** TASK INPUTS follows **

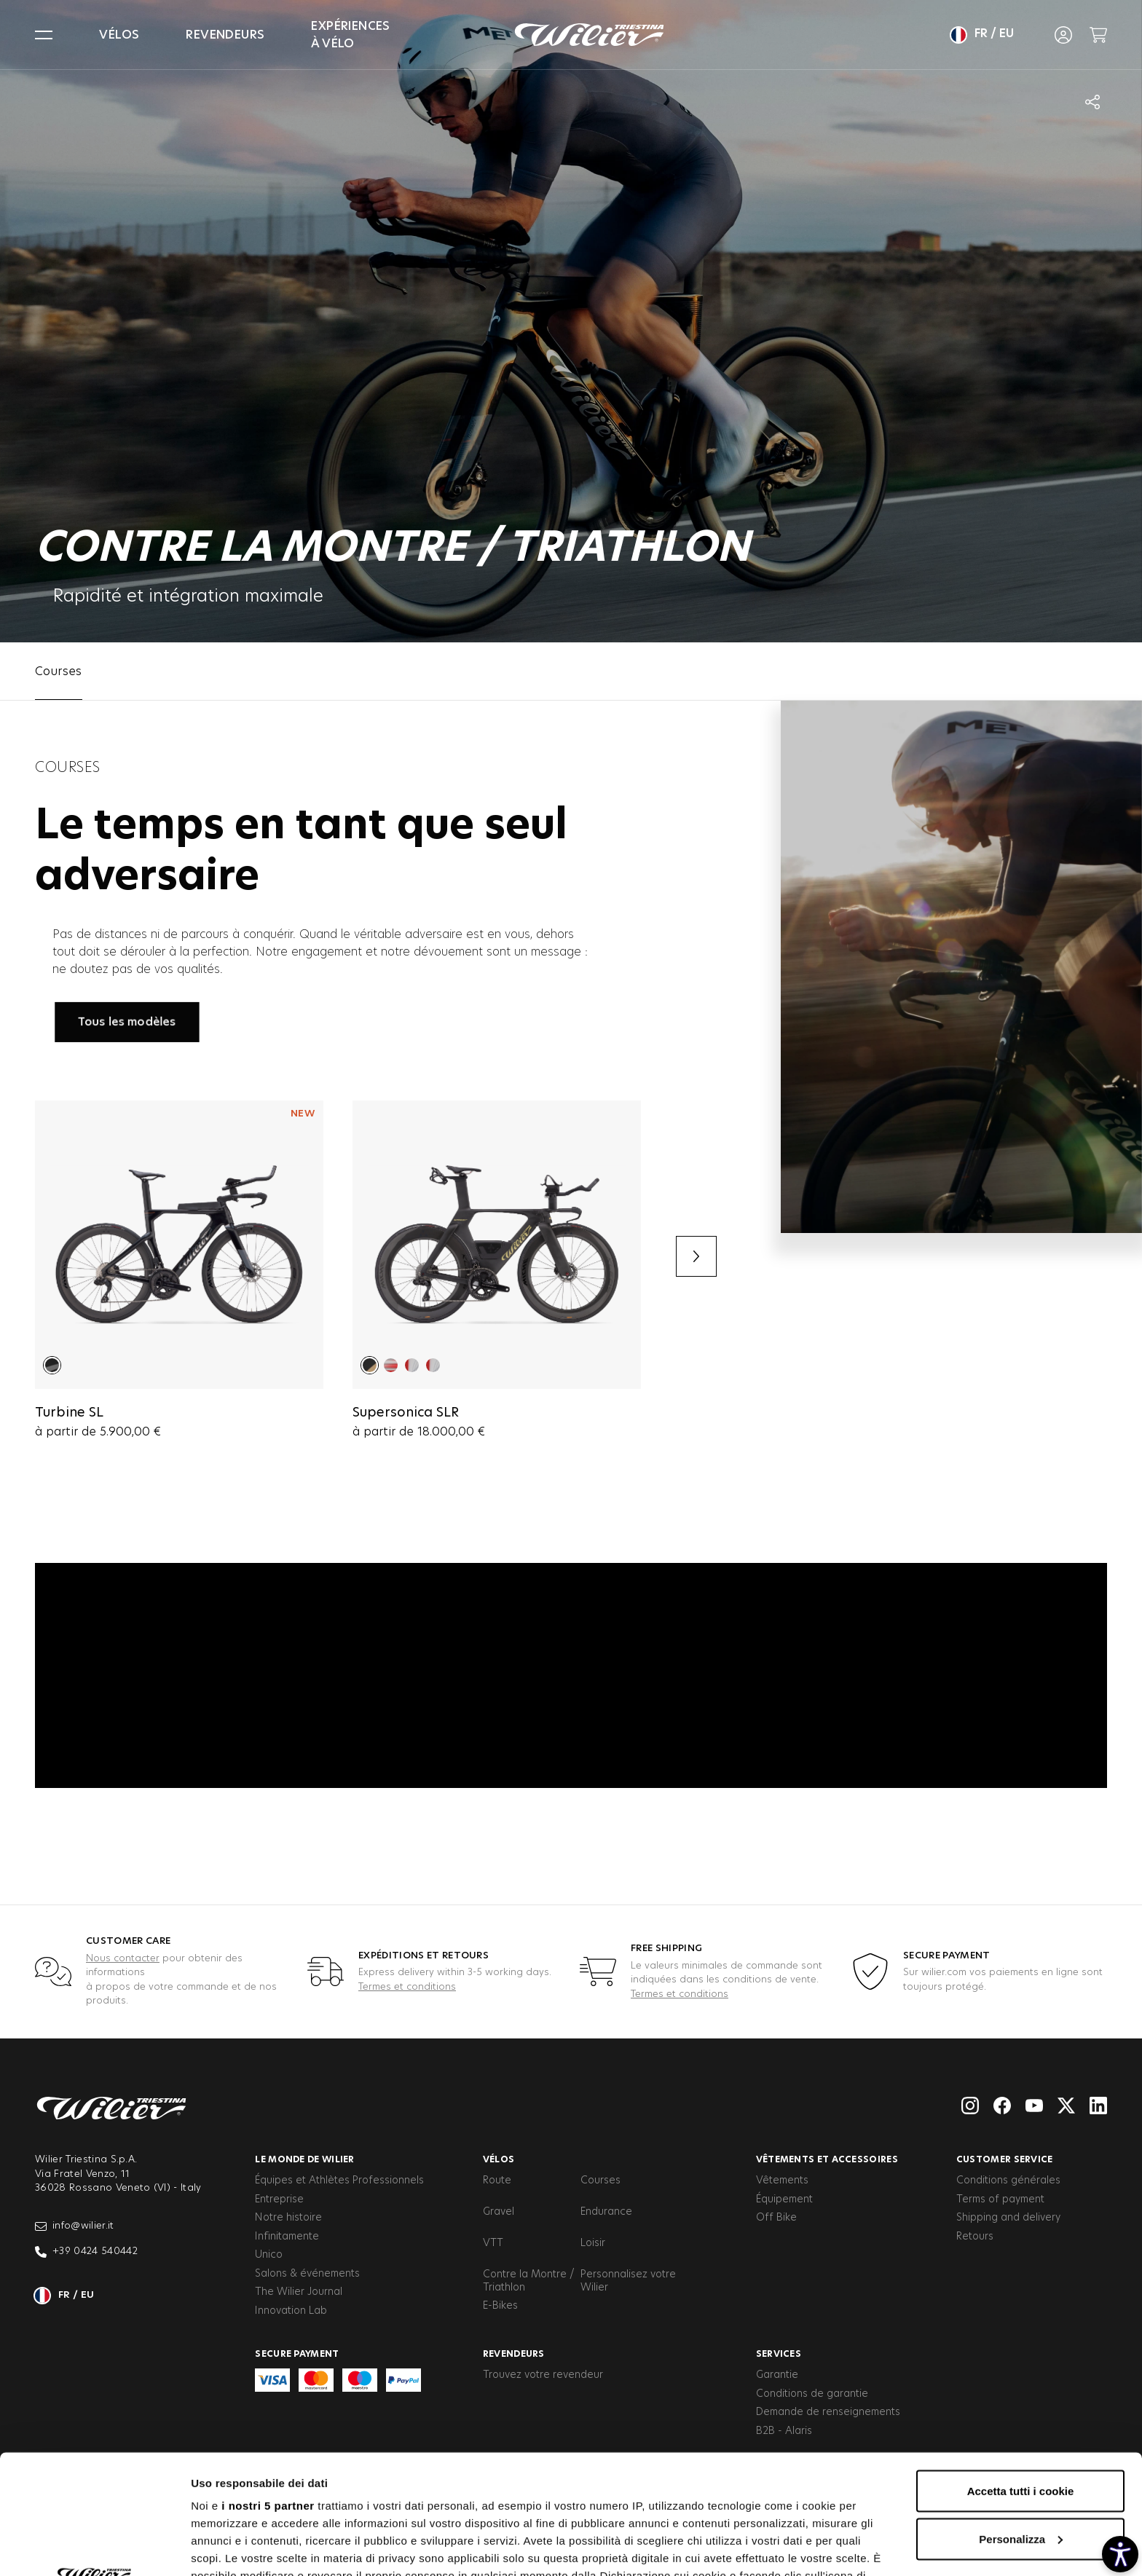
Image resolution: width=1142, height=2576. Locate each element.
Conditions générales (1008, 2180)
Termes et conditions (407, 1987)
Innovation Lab (291, 2311)
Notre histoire (288, 2218)
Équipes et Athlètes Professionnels (339, 2180)
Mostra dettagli (230, 2547)
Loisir (592, 2243)
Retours (974, 2237)
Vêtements (782, 2180)
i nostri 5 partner (267, 2386)
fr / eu (982, 35)
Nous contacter (123, 1958)
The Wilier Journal (298, 2292)
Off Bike (776, 2218)
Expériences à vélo (350, 35)
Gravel (498, 2212)
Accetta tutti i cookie (1020, 2372)
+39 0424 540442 (86, 2252)
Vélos (119, 35)
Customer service (1004, 2159)
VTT (493, 2243)
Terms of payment (1000, 2199)
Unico (269, 2255)
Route (497, 2180)
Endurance (606, 2212)
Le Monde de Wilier (304, 2159)
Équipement (784, 2199)
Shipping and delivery (1008, 2218)
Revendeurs (225, 35)
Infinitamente (287, 2237)
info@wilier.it (74, 2226)
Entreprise (279, 2199)
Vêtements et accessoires (827, 2159)
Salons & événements (307, 2274)
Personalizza (1021, 2420)
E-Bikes (500, 2306)
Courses (600, 2180)
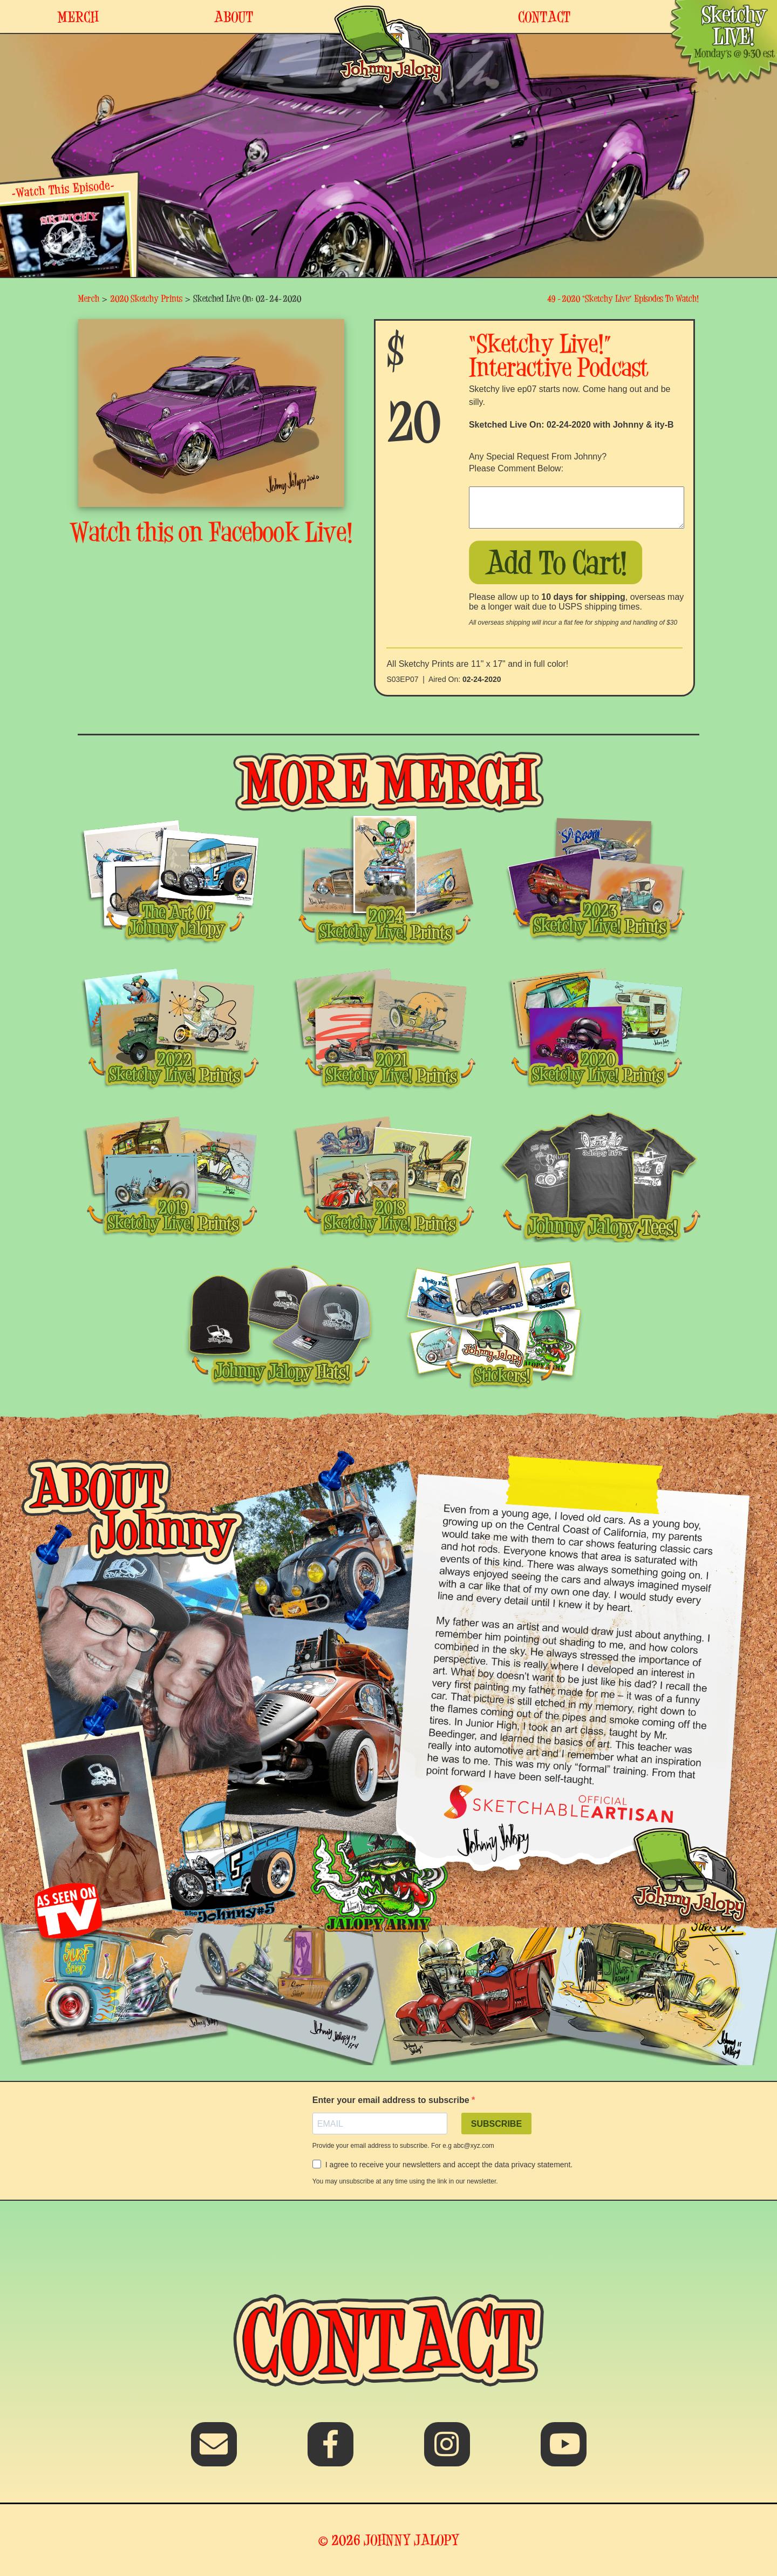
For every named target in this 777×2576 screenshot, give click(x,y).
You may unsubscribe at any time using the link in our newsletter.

** End of TASK INPUTS **

Quote the data above from the line containing "fr / eu (982, 35)" to the line containing "Équipement (784, 2199)", inclusive, and stop.

fr / eu (982, 35)
Nous contacter (123, 1958)
The Wilier Journal (298, 2292)
Off Bike (776, 2218)
Expériences à vélo (350, 35)
Gravel (498, 2212)
Accetta tutti i cookie (1020, 2372)
+39 0424 540442 (86, 2252)
Vélos (119, 35)
Customer service (1004, 2159)
VTT (493, 2243)
Terms of payment (1000, 2199)
Unico (269, 2255)
Route (497, 2180)
Endurance (606, 2212)
Le Monde de Wilier (304, 2159)
Équipement (784, 2199)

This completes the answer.